Je termine en ce moment un ouvrage à venir sur le sujet, et cela m'a permis d'aller plus avant encore. Je ne modifierai pas énormément mon article sur histoire-pour-tous, mais je nuancerai certains passages, en approfondirai d'autres :
- le lieu de la bataille : impossible d'être catégorique. Moussais est une théorie parmi d'autres, peut-être l'une des plus sérieuses, mais surtout basée sur les travaux de Roy et Deviosse qui, s'ils sont fouillés, sont quand même sujet à caution sur de nombreux points aujourd'hui. F. Micheau montre par exemple que la traduction de "balât" est à revoir (issue de sources arabes), et qu'on doit plus comprendre "palais" que "voie" (romaine), ce qui remet en cause quand même pas mal de choses. On peut en fait aujourd'hui seulement dire que la bataille s'est déroulée entre Poitiers et Tours, peut-être plus proche de cette dernière...
- la date : là c'est encore plus complexe, entre sources latines et arabes...J'aurais plutôt tendance à dire 732-733, plutôt que de choisir l'une des deux...Certains sources parlent même de 734, d'autres confondent cette bataille avec celle de Toulouse (721)...
- les circonstances : difficile de trouver les motivations d'Abd el-Rahman. La conquête ? Théorie impossible à affirmer : Micheau dit que c'est une razzia, Guichard que c'est une razzia, peut-être prémices à une conquête. Les sources qui parlent de femmes et d'enfants suivant l'armée islamique sont très postérieures et chrétiennes...Le gouverneur a probablement voulu punir le Berbère Munnuza pour son alliance avec Eudes d'Aquitaine, et surtout ses tentatives de sédition, puis en aurait profité pour lancer une razzia sur des lieux riches comme les abbayes et monastères de la région (le but étant probablement Saint-Martin de Tours)...Difficile de trouver d'autres raisons...Quant à l'intervention de Charles Martel, elle est opportuniste.
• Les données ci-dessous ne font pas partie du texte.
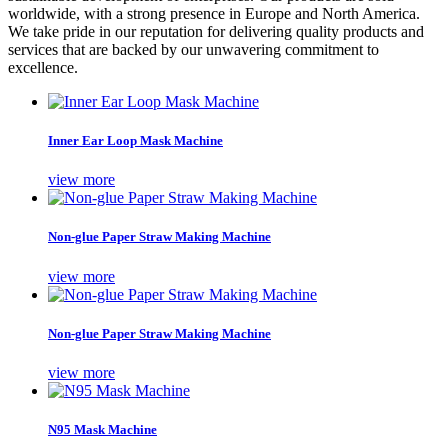
worldwide, with a strong presence in Europe and North America.
We take pride in our reputation for delivering quality products and
services that are backed by our unwavering commitment to
excellence.
Inner Ear Loop Mask Machine
view more
Non-glue Paper Straw Making Machine
view more
Non-glue Paper Straw Making Machine
view more
N95 Mask Machine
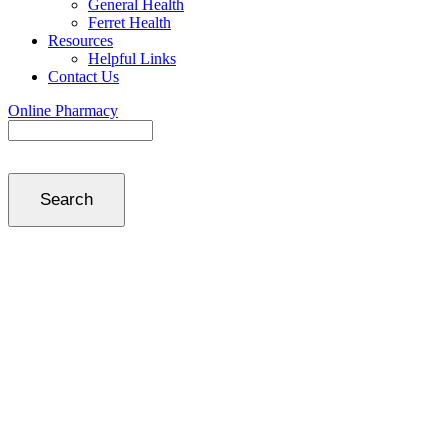
General Health
Ferret Health
Resources
Helpful Links
Contact Us
Online Pharmacy
Search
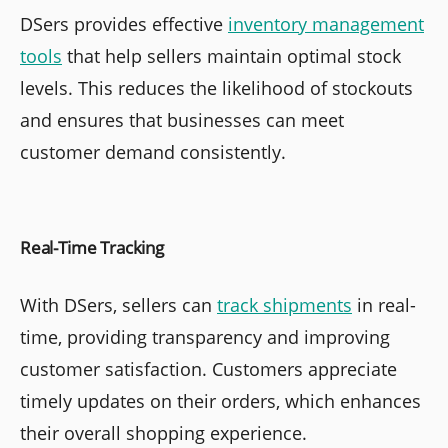
DSers provides effective
inventory management
tools
that help sellers maintain optimal stock
levels. This reduces the likelihood of stockouts
and ensures that businesses can meet
customer demand consistently.
Real-Time Tracking
With DSers, sellers can
track shipments
in real-
time, providing transparency and improving
customer satisfaction. Customers appreciate
timely updates on their orders, which enhances
their overall shopping experience.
Probablement pas pour punir Eudes de sa "trahison" (certaines sources chrétiennes l'accusent en effet de traîtrise par son alliance avec Munnuza, voire avec le gouverneur d'Al Andalus). Peut-être parce qu'Eues l'a appelé à l'aide après le désastre de Bordeaux...
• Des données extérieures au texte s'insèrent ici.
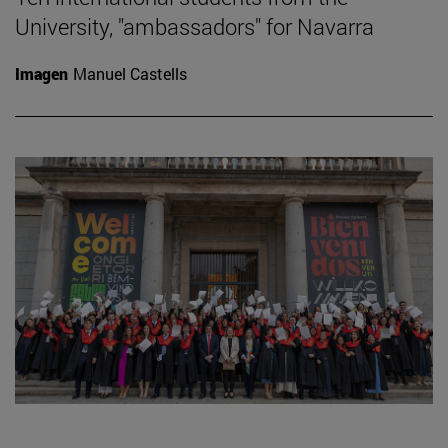
University, "ambassadors" for Navarra
Imagen
Manuel Castells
- la bataille : la seule source qui détaille la bataille est l'Anonyme de Cordoue (ou Chronique mozarabe, ou de 754). Un historien militaire (Bachrach), l'utilisant tout en mélangeant avec ses connaissances sur l'armée carolingienne, en tente un récit, qui n'est pour moi qu'en partie convaincant, notamment sur les mouvements de troupes. On peut dire, pour résumer, que les Francs, qui n'avaient quasiment pas de cavalerie (elle se développera plus sous Charlemagne), ont résisté aux archers ennemis (l'arc arabe tirant plus loin qu'eux), puis à une charge, sans doute en partie de cavalerie. Les Arabes se sont débandés une fois leur gouverneur tué, mais les Francs ne les ont pas poursuivis. Le lendemain, CM pensait affronter une nouvelle fois l'armée ennemie devant son camp, mais celui-ci était vide. Pourtant, difficile encore d'être catégorique, vu que certaines sources disent que CM a franchi les tentes ennemies pour tuer Abd el-Rahman, d'autres que c'est Eudes qui a détruit le camp...Le plus important tout de même : c'est une défaite décisive, au moins tactiquement, surtout avec le gouverneur tué. On ne sait pas trop ce qu'il est advenu du reste de l'armée : on lit parfois qu'elle a été détruite, d'autres qu'elle a passé les Pyrénées après avoir pillé la région pendant plusieurs semaines...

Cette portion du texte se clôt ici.